In August, a female dentist was beheaded for treating male patients in Al-Mayadeen, an IS-occupied town on the border of Iraq. "They just murdered her because they knew she was treating a man in her clinic. They killed her and sent a message to her parents that their infidel daughter was dead because of this."
Escape to Turkey
Raheb decided to flee when an IS guard at the hospital tipped her off that she was about to be reported to the religious police. Although she never found out why, she suspects the militants had discovered she was trying to smuggle additional medicine for civilians into the hospital as stocks were dwindling.
She fled from an emergency exit in the back of the building and with the help of her father, reached her sister's house where she hid for several days. At the beginning of August, she left Syria for Turkey and settled in Gaziantep, a southern Turkish city 40 miles from the Syrian border.
It is nearly exactly one year since the first of thousands of US-led air strikes were launched in Syria and Iraq.

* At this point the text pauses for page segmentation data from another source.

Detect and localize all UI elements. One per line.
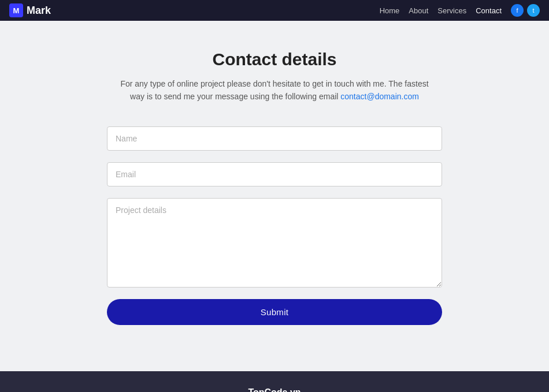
brand-name: Mark bbox=[27, 5, 51, 17]
navbar-twitter-icon[interactable]: t bbox=[527, 4, 540, 17]
contact-form: Submit bbox=[107, 126, 442, 325]
footer: TopCode.vn Copyright © TopCode.vn f t p … bbox=[0, 371, 549, 392]
nav-home[interactable]: Home bbox=[380, 6, 400, 15]
nav-about[interactable]: About bbox=[409, 6, 428, 15]
name-input[interactable] bbox=[107, 126, 442, 151]
navbar-social: f t bbox=[511, 4, 540, 17]
navbar: M Mark Home About Services Contact f t bbox=[0, 0, 549, 21]
main-content: Contact details For any type of online p… bbox=[0, 21, 549, 371]
nav-links: Home About Services Contact f t bbox=[380, 4, 540, 17]
email-link[interactable]: contact@domain.com bbox=[340, 92, 419, 101]
submit-button[interactable]: Submit bbox=[107, 299, 442, 325]
brand-icon: M bbox=[9, 3, 23, 17]
project-details-textarea[interactable] bbox=[107, 198, 442, 288]
page-description: For any type of online project please do… bbox=[113, 77, 436, 103]
nav-contact[interactable]: Contact bbox=[476, 6, 502, 15]
brand-logo[interactable]: M Mark bbox=[9, 3, 51, 17]
navbar-facebook-icon[interactable]: f bbox=[511, 4, 524, 17]
footer-brand: TopCode.vn bbox=[12, 387, 537, 392]
page-title: Contact details bbox=[212, 50, 336, 69]
nav-services[interactable]: Services bbox=[437, 6, 466, 15]
email-input[interactable] bbox=[107, 162, 442, 186]
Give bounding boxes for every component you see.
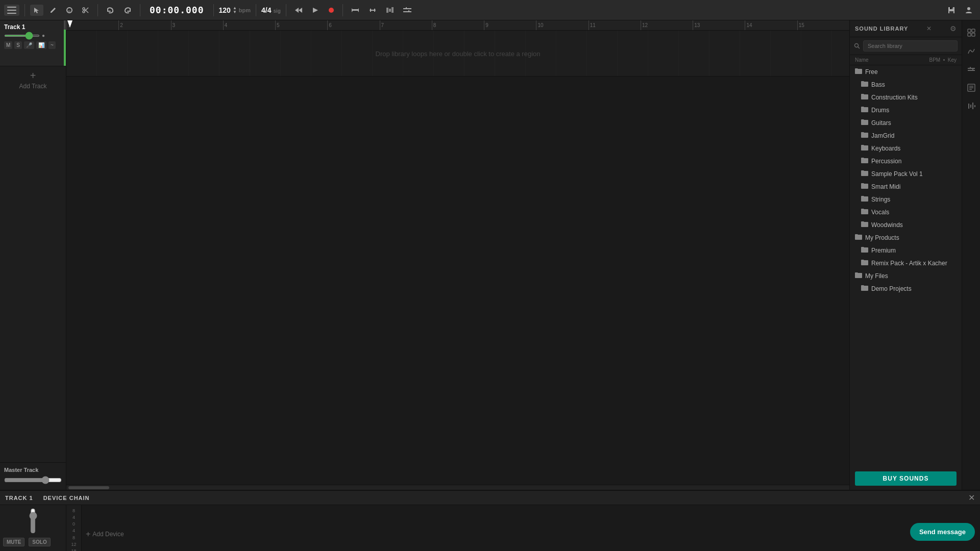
library-item[interactable]: Construction Kits — [850, 91, 962, 104]
add-device-label: Add Device — [92, 531, 124, 538]
library-item[interactable]: Drums — [850, 104, 962, 116]
track-1-eq-btn[interactable]: 📊 — [36, 41, 46, 49]
library-item[interactable]: Free — [850, 65, 962, 78]
library-item-name: Sample Pack Vol 1 — [871, 170, 923, 178]
arrange-scrollbar[interactable] — [66, 485, 849, 490]
menu-button[interactable] — [4, 5, 19, 16]
bottom-close-button[interactable]: ✕ — [968, 493, 975, 503]
scissors-tool-button[interactable] — [79, 5, 92, 16]
library-item[interactable]: Demo Projects — [850, 282, 962, 295]
track-1-level-bar — [64, 20, 66, 66]
svg-rect-35 — [972, 33, 975, 36]
svg-rect-36 — [968, 68, 975, 69]
library-item[interactable]: Guitars — [850, 116, 962, 129]
loop-button[interactable] — [348, 5, 362, 16]
ruler-mark-3: 3 — [171, 20, 223, 31]
track1-mute-button[interactable]: MUTE — [3, 538, 24, 546]
track-1-record-arm-btn[interactable]: 🎤 — [24, 41, 34, 49]
timeline-ruler[interactable]: 123456789101112131415 — [66, 20, 849, 31]
svg-rect-44 — [968, 104, 969, 109]
toolbar: ∞ 00:00.000 120 ▲ ▼ bpm 4/4 — [0, 0, 980, 20]
right-icon-3[interactable] — [963, 61, 979, 78]
separator-2 — [97, 4, 98, 16]
toolbar-right — [944, 4, 976, 16]
quantize-button[interactable] — [383, 5, 397, 16]
library-search — [850, 37, 962, 55]
device-chain-area[interactable]: + Add Device — [82, 505, 980, 551]
library-settings-button[interactable]: ⚙ — [950, 24, 957, 33]
track1-volume-fader[interactable] — [0, 508, 66, 534]
library-item[interactable]: Woodwinds — [850, 218, 962, 231]
undo-button[interactable] — [103, 5, 117, 16]
library-item[interactable]: My Files — [850, 269, 962, 282]
folder-icon — [861, 93, 868, 101]
library-item[interactable]: Sample Pack Vol 1 — [850, 167, 962, 180]
redo-button[interactable] — [120, 5, 135, 16]
library-item-name: Guitars — [871, 119, 891, 127]
sig-value: 4/4 — [261, 6, 271, 14]
svg-rect-19 — [386, 8, 388, 13]
send-message-button[interactable]: Send message — [910, 523, 975, 541]
play-button[interactable] — [309, 5, 322, 16]
master-track-volume[interactable] — [4, 476, 62, 484]
track-1-auto-btn[interactable]: ~ — [48, 41, 56, 49]
rewind-button[interactable] — [291, 5, 306, 16]
loop-tool-button[interactable]: ∞ — [63, 5, 76, 16]
levels-panel: 8 4 0 4 8 12 18 24 — [66, 505, 82, 551]
library-item[interactable]: Vocals — [850, 206, 962, 218]
snap-button[interactable] — [365, 5, 380, 16]
library-item[interactable]: Remix Pack - Artik x Kacher — [850, 257, 962, 269]
cursor-tool-button[interactable] — [30, 5, 43, 16]
add-track-area[interactable]: + Add Track — [0, 66, 66, 94]
folder-icon — [861, 221, 868, 229]
bpm-stepper[interactable]: ▲ ▼ — [233, 6, 237, 14]
track1-solo-button[interactable]: SOLO — [29, 538, 50, 546]
track-1-mute-btn[interactable]: M — [4, 41, 12, 49]
svg-rect-45 — [970, 105, 971, 108]
track-1-volume-slider[interactable] — [4, 35, 40, 37]
scrollbar-thumb[interactable] — [68, 486, 109, 489]
settings-button[interactable] — [400, 5, 414, 16]
folder-icon — [861, 170, 868, 178]
library-item[interactable]: Strings — [850, 193, 962, 206]
right-icon-5[interactable] — [963, 98, 979, 114]
svg-rect-21 — [391, 7, 394, 13]
right-icon-4[interactable] — [963, 80, 979, 96]
track-1-lane[interactable]: Drop library loops here or double click … — [66, 31, 849, 77]
svg-marker-3 — [34, 8, 39, 13]
library-item[interactable]: Percussion — [850, 155, 962, 167]
library-item[interactable]: JamGrid — [850, 129, 962, 142]
library-item-name: My Files — [865, 272, 888, 280]
ruler-mark-2: 2 — [118, 20, 170, 31]
library-item[interactable]: Premium — [850, 244, 962, 257]
folder-icon — [861, 157, 868, 165]
bottom-header: TRACK 1 DEVICE CHAIN ✕ — [0, 491, 980, 505]
library-item[interactable]: Keyboards — [850, 142, 962, 155]
separator-4 — [213, 4, 214, 16]
right-icon-1[interactable] — [963, 24, 979, 41]
library-close-button[interactable]: ✕ — [926, 25, 932, 32]
separator-3 — [140, 4, 140, 16]
folder-icon — [855, 272, 862, 280]
tracks-content[interactable]: Drop library loops here or double click … — [66, 31, 849, 485]
bottom-area: TRACK 1 DEVICE CHAIN ✕ MUTE SOLO 🎤 📊 8 4… — [0, 490, 980, 551]
library-item-name: Keyboards — [871, 145, 900, 152]
right-icon-2[interactable] — [963, 43, 979, 59]
library-item-name: Free — [865, 68, 878, 76]
library-search-input[interactable] — [863, 40, 958, 52]
save-button[interactable] — [944, 4, 959, 16]
pencil-tool-button[interactable] — [46, 5, 60, 16]
library-item[interactable]: My Products — [850, 231, 962, 244]
library-item-name: Bass — [871, 81, 885, 88]
col-bpm-key: BPM • Key — [929, 57, 957, 63]
track-1-solo-btn[interactable]: S — [14, 41, 22, 49]
add-device-button[interactable]: + Add Device — [86, 530, 124, 539]
library-item[interactable]: Bass — [850, 78, 962, 91]
library-item[interactable]: Smart Midi — [850, 180, 962, 193]
buy-sounds-button[interactable]: BUY SOUNDS — [855, 471, 957, 486]
user-button[interactable] — [962, 4, 976, 16]
record-button[interactable] — [325, 5, 337, 15]
time-signature[interactable]: 4/4 sig — [261, 6, 281, 14]
bottom-title: TRACK 1 DEVICE CHAIN — [5, 495, 90, 501]
folder-icon — [855, 234, 862, 241]
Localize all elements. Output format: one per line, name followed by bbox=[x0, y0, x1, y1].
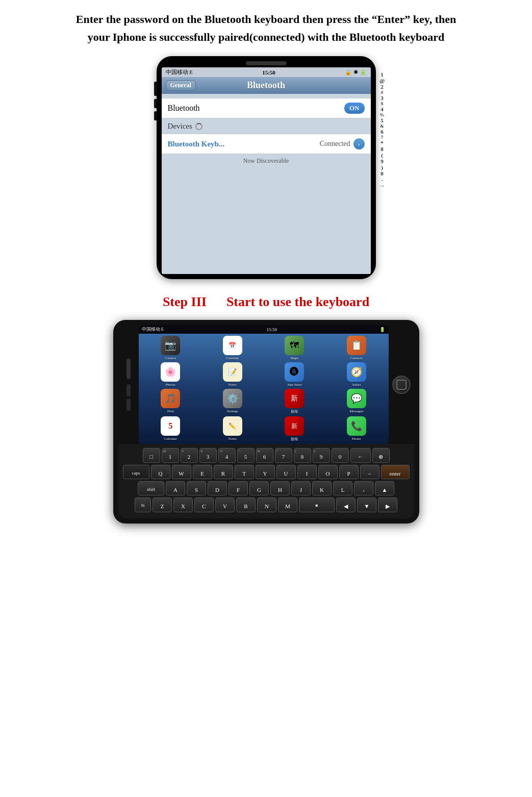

France has stepped up its air campaign in Syria following the assault on Paris last week, in which IS jihadists killed 129 and injured hundreds more.
In their largest raids in Syria to date, French fighter jets targeted the IS stronghold in Raqqa in coordination with US forces, reportedly striking a command centre, a recruitment centre and training camp for jihadists and a munitions depot.
At the end of September, Russian jets joined the crowded skies above northern Syria. Although President Vladimir Putin has said they are attacking IS, air strikes have mostly targeted other rebel groups fighting against Bashar al-Assad.
"I need to say that Russian attacks, even when they target Raqqa city, have never approached IS centres – never," Raheb says. "They sent them randomly and without any caution. They are targeting all the other militants, even the moderate ones, just because of their interests in protecting Assad."
On-the-ground verification of who has been killed is near impossible with the ongoing violence. President Barack Obama has ruled out US boots on the ground, despite calls for an invasion. Nobody knows exactly how many civilians have been killed in the strikes so far, but an August report by Airwars, a group monitoring air strikes against IS, stated more than 450 non-combatants had been killed – including at least 100 children. Figures from the US-led coalition had only acknowledged two civilian deaths at that time.
"It is very complicated because you have enemies and you have friends and they both live in the same area," Raheb says. "Many civilians are being killed by those strikes on the Islamic State – although it was done to save them. So it doesn't make sense. It is difficult for me because I lost many people I know – my neighbours, my friends – because of these attacks that are supposed to target IS."